## What to work on
With images removed, return the whole listing exactly as written.

## Data extract
****************
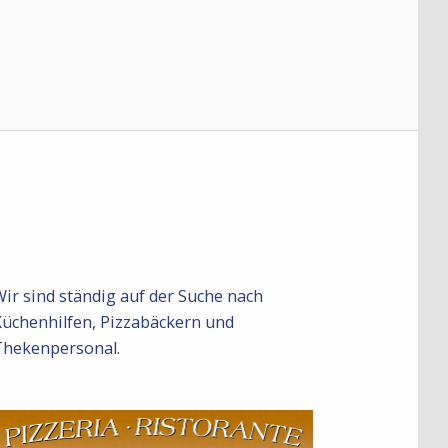
ir sind ständig auf der Suche nach
üchenhilfen, Pizzabäckern und
Thekenpersonal.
****************
## Answer section
ir sind ständig auf der Suche nach
üchenhilfen, Pizzabäckern und
Thekenpersonal.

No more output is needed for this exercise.